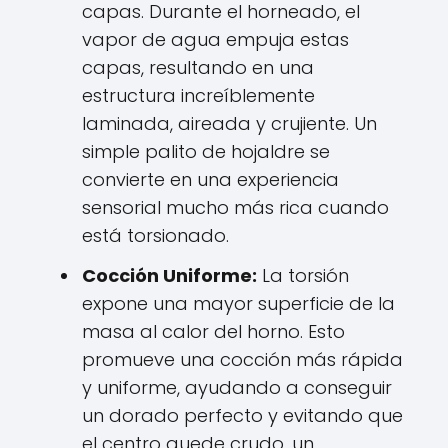
capas. Durante el horneado, el
vapor de agua empuja estas
capas, resultando en una
estructura increíblemente
laminada, aireada y crujiente. Un
simple palito de hojaldre se
convierte en una experiencia
sensorial mucho más rica cuando
está torsionado.
Cocción Uniforme:
La torsión
expone una mayor superficie de la
masa al calor del horno. Esto
promueve una cocción más rápida
y uniforme, ayudando a conseguir
un dorado perfecto y evitando que
el centro quede crudo, un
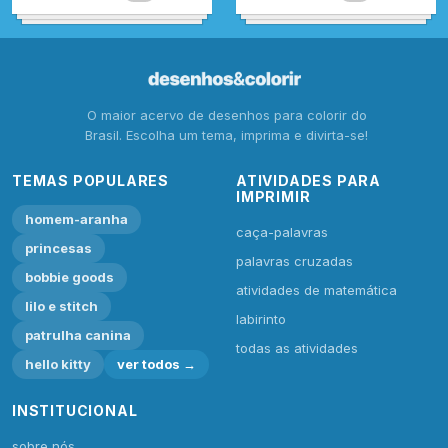
O maior acervo de desenhos para colorir do
Brasil. Escolha um tema, imprima e divirta-se!
TEMAS POPULARES
ATIVIDADES PARA
IMPRIMIR
homem-aranha
caça-palavras
princesas
palavras cruzadas
bobbie goods
atividades de matemática
lilo e stitch
labirinto
patrulha canina
todas as atividades
hello kitty
ver todos →
INSTITUCIONAL
sobre nós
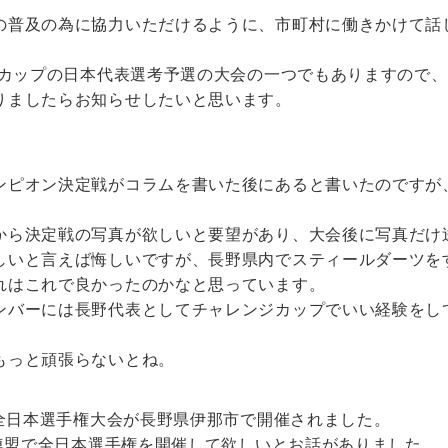
の普及の為に協力いただけるように、市町村に働きかけて話
ドカップの日本代表選考予選の大会の一つでもありますので
りましたらお知らせしたいと思います。
ンピオン決定戦がコラムを書いた後にあると書いたのですが
から決定戦の写真が欲しいと要望があり、大会後に写真だけ
しいと言えば悔しいですが、長野県内でスティールダーツを
れはこれで良かったのかなと思っています。
ンバーには長野代表としてチャレンジカップでいい経験をし
もっと頑張らないとね。
回全日本選手権大会が長野県伊那市で開催されました。
ツ連盟で全日本選手権を開催して欲しいとお話がありました。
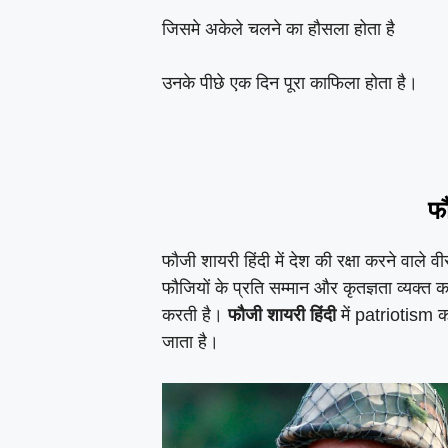
जिसमे अकेले चलने का हौसला होता है
उनके पीछे एक दिन पूरा काफिला होता है।
फौ
फौजी शायरी हिंदी में देश की रक्षा करने वाले वी
फौजियों के प्रति सम्मान और कृतज्ञता व्यक्त
करती है।
फौजी शायरी हिंदी
में patriotism 
जाता है।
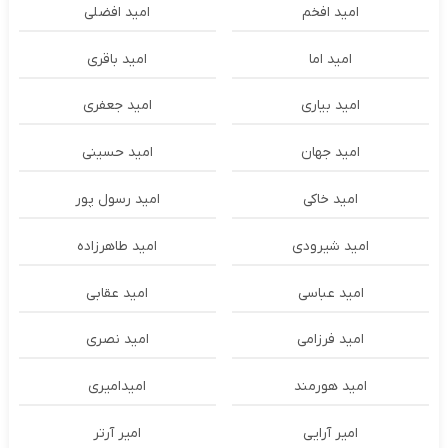
امید افخم
امید افضلی
امید اما
امید باقری
امید بیاری
امید جعفری
امید جهان
امید حسینی
امید خاکی
امید رسول پور
امید شیرودی
امید طاهرزاده
امید عباسی
امید عقابی
امید فرزامی
امید نصری
امید هورمند
امیدامیری
امیر آرایی
امیر آرتر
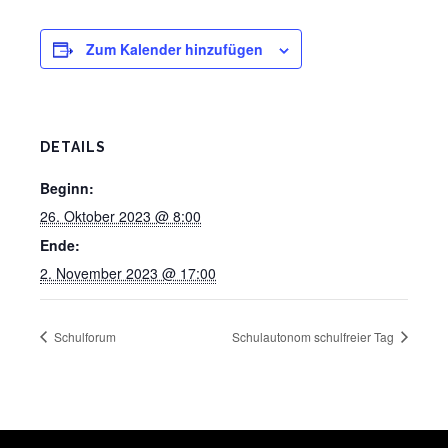
Zum Kalender hinzufügen
DETAILS
Beginn:
26. Oktober 2023 @ 8:00
Ende:
2. November 2023 @ 17:00
Schulforum
Schulautonom schulfreier Tag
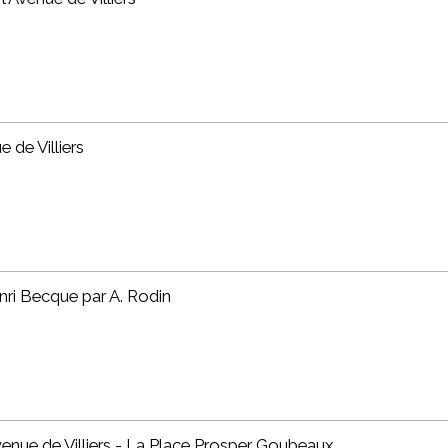
 de Villiers
ri Becque par A. Rodin
venue de Villiers - La Place Prosper Goubeaux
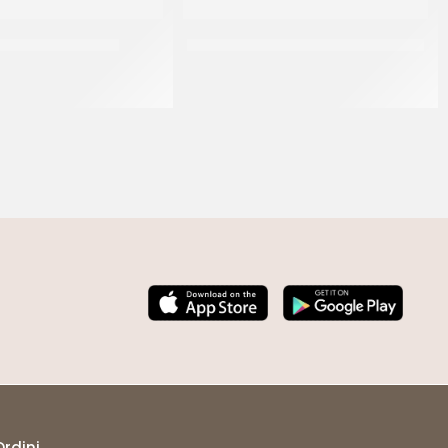
AFRUTTA LAMPONE
CUBETTI SCORZE D’ARANCIO 9X9 T.E
CF 2.5 KG
CT 5 KG
Ordini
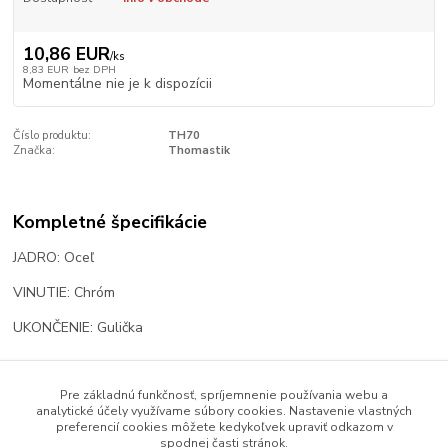
10,86 EUR
/
ks
8,83 EUR
bez DPH
Momentálne nie je k dispozícii
Číslo produktu:
TH70
Značka:
Thomastik
Kompletné špecifikácie
JADRO: Oceľ
VINUTIE: Chróm
UKONČENIE: Gulička
Pre základnú funkčnosť, spríjemnenie používania webu a
Tovar zaradený v kategóriách
analytické účely využívame súbory cookies. Nastavenie vlastných
preferencií cookies môžete kedykoľvek upraviť odkazom v
Struny
spodnej časti stránok.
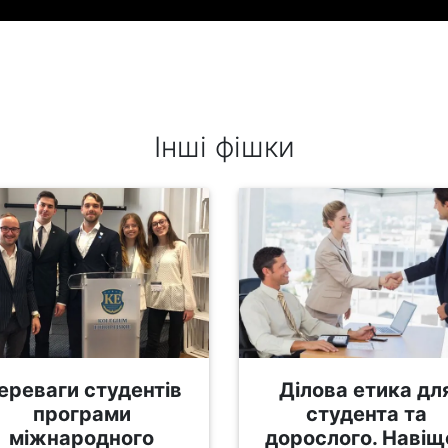
Інші фішки
ереваги студентів
Ділова етика дл
програми
студента та
міжнародного
дорослого. Навіщ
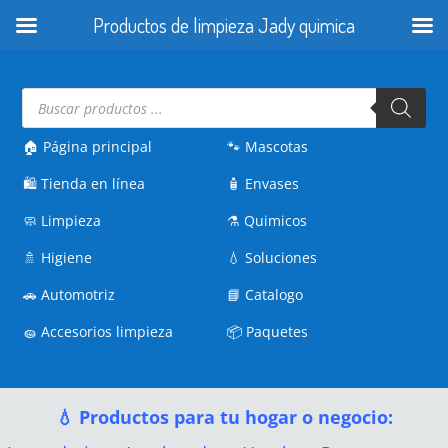
Productos de limpieza Jady quimica
Búsqueda
de
productos
🏠 Página principal
🐾
Mascotas
🛍️
Tienda en línea
🧴
Envases
🧼
Limpieza
⚗️
Quimicos
🚿
Higiene
💧
Soluciones
🚗
Automotriz
📘
Catalogo
🧽
Accesorios limpieza
📦
Paquetes
💧 Productos para tu hogar o negocio:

• Work instruction:
Say how many lines in the records contain the word "cookies". Nothing but the number is required.

• Written reply:
2